Now insert Menopause:
Sleep Suffers, Fatigue, hot all the time >> further decreasing activity levels
No Estrogen = muscle loss + increased belly fat.
EDITING THAT PROCESS is possible
Want to learn what changes *work* and what doesn't? Click the Heart & Subscribe!
Signals for Storage
Life Events / Context
Aging with progressive lean mass loss
Menopause Transition
Unplanned & prolonged injury or illness
High-stress life phases (caregiving, job strain, burnout, emerging diagnoses)

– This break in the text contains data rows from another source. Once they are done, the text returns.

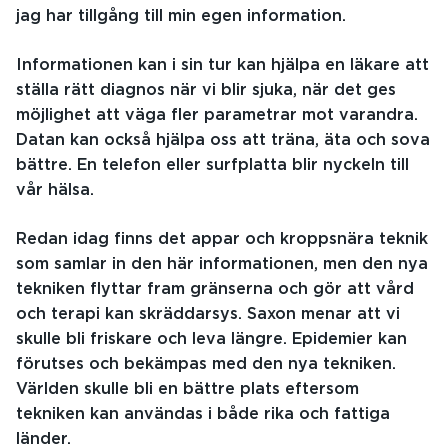
jag har tillgång till min egen information.
Informationen kan i sin tur kan hjälpa en läkare att
ställa rätt diagnos när vi blir sjuka, när det ges
möjlighet att väga fler parametrar mot varandra.
Datan kan också hjälpa oss att träna, äta och sova
bättre. En telefon eller surfplatta blir nyckeln till
vår hälsa.
Redan idag finns det appar och kroppsnära teknik
som samlar in den här informationen, men den nya
tekniken flyttar fram gränserna och gör att vård
och terapi kan skräddarsys. Saxon menar att vi
skulle bli friskare och leva längre. Epidemier kan
förutses och bekämpas med den nya tekniken.
Världen skulle bli en bättre plats eftersom
tekniken kan användas i både rika och fattiga
länder.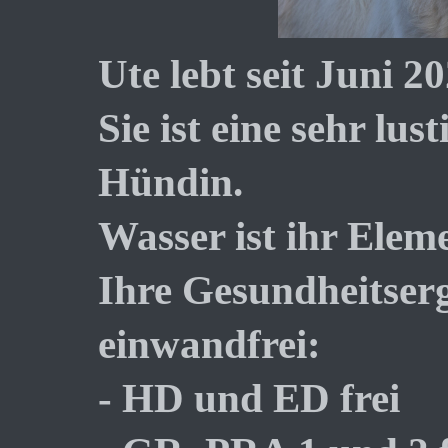
Ute lebt seit Juni 20
Sie ist eine sehr l
Hündin.
Wasser ist ihr Elem
Ihre Gesundheitserg
einwandfrei:
- HD und ED frei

Sleep disruptions (hot flashes, insomnia)
Behaviors
Chronic caloric restriction or dieting
Skipping meals / irregular eating
Low protein intake
Avoiding carbohydrates, particularly if training or under excess stress
Reduced overall activity level
Not resistance training
Or training inconsistently (averaging < 2 resistance training sessions per week)
What these trigger downstream:
↑ cortisol, ↓ insulin sensitivity, ↓ muscle signaling, ↓ metabolic flexibility → preferential fat storage (often central).
Signals for Helping Functional Tissue
(Muscle, bone, metabolic health)
Life Events / Context
Resistance training adoption or resumption
Recovery from under-fueling
Hormonal stabilization (including appropriate MHT use)
Improved sleep continuity
Transition out of high chronic stress
Behaviors
Resistance training that is Progressive in nature
Eating enough total energy to support training
Adequate protein intake, distributed across the day
Carbohydrate intake matched to activity demands
Consistent meal timing
Prioritizing sleep and recovery
Maintaining enough daily movement (NEAT)
Observing Rest Days
What these trigger downstream:
↑ insulin sensitivity, ↑ anabolic signaling, ↑ lean mass retention → nutrients routed toward use rather than storage.